Segmentation fault (core dumped) when running with >2 GPUs

I’m getting a Segmentation Fault when trying to run my code on an instance with 4 Tesla K80s. If I use any 2 GPUs, the model trains just fine. But when I increase the number of GPUs to 3, I get the Segmentation Fault (core dumped. I’ve tried running gdb and here’s what I see:

Thread 49 "python" received signal SIGSEGV, Segmentation fault.
[Switching to Thread 0x7ffefaffb700 (LWP 16808)]
0x00007ffff062a8d5 in ?? () from /usr/lib/x86_64-linux-gnu/libcuda.so.1
(gdb) where
#0  0x00007ffff062a8d5 in ?? () from /usr/lib/x86_64-linux-gnu/libcuda.so.1
#1  0x00007ffff077a914 in ?? () from /usr/lib/x86_64-linux-gnu/libcuda.so.1
#2  0x00007ffff0716e80 in ?? () from /usr/lib/x86_64-linux-gnu/libcuda.so.1
#3  0x00007ffff77e46ba in start_thread (arg=0x7ffefaffb700) at pthread_create.c:333
#4  0x00007ffff6e0a41d in clone () at ../sysdeps/unix/sysv/linux/x86_64/clone.S:109
(gdb) 

I’m running within a conda environment on Pytorch 0.3.1 in python 2 and am using Cuda 8.0. I’m also using OpenCV.

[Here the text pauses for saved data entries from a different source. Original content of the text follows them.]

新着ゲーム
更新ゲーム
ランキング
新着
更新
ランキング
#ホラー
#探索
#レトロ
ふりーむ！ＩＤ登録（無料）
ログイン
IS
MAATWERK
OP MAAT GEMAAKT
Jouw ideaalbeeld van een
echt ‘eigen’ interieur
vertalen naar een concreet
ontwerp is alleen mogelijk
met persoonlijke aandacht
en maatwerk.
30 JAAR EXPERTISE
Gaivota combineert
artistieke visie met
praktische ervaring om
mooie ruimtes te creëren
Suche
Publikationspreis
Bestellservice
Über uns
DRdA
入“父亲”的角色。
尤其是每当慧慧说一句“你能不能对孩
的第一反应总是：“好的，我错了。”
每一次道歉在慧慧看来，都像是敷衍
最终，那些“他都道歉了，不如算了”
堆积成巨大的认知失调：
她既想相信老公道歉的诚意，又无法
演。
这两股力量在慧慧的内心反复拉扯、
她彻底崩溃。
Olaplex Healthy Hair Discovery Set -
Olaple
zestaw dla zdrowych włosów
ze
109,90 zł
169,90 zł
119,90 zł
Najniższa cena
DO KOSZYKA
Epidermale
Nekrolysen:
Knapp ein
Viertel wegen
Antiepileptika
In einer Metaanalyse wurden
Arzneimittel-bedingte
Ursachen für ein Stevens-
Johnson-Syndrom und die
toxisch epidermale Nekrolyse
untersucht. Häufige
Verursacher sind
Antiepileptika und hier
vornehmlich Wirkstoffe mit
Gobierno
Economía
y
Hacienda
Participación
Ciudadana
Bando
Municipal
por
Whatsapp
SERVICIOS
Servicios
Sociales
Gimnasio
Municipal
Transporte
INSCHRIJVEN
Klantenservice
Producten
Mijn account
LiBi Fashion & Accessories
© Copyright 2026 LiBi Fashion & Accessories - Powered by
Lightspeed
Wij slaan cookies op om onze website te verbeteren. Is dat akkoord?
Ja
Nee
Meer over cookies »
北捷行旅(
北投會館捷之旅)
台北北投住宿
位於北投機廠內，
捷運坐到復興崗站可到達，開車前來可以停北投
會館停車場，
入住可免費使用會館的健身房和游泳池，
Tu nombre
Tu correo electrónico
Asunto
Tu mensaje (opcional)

I can actually reproduce this issue with this simple script:

import torch
from torch.autograd import Variable
import torch.nn as nn
import torch.nn.functional as F

class Net(nn.Module):
    def __init__(self):
        super(Net, self).__init__()
        self.conv1 = nn.Conv2d(3, 6, 5)
        self.pool = nn.MaxPool2d(2, 2)
        self.conv2 = nn.Conv2d(6, 16, 5)
        self.fc1 = nn.Linear(16 * 53 * 53, 120)
        self.fc2 = nn.Linear(120, 84)
        self.fc3 = nn.Linear(84, 10)

    def forward(self, x):
        x = self.pool(F.relu(self.conv1(x)))
        x = self.pool(F.relu(self.conv2(x)))
        x = x.view(-1, 16 * 53 * 53)
        x = F.relu(self.fc1(x))
        x = F.relu(self.fc2(x))
        x = self.fc3(x)
        return x

if __name__=="__main__":
        net = Net()
        net.cuda()
        net = nn.DataParallel(net)
        X = torch.rand(2,3,224,224).cuda()
        X = Variable(X)
        y = net.forward(X)

If I comment out net = nn.DataParallel(net), it only runs when I specify CUDA_VISIBLE_DEVICES=3. Anything else produces a Segmentation Fault with the same gdb output as above.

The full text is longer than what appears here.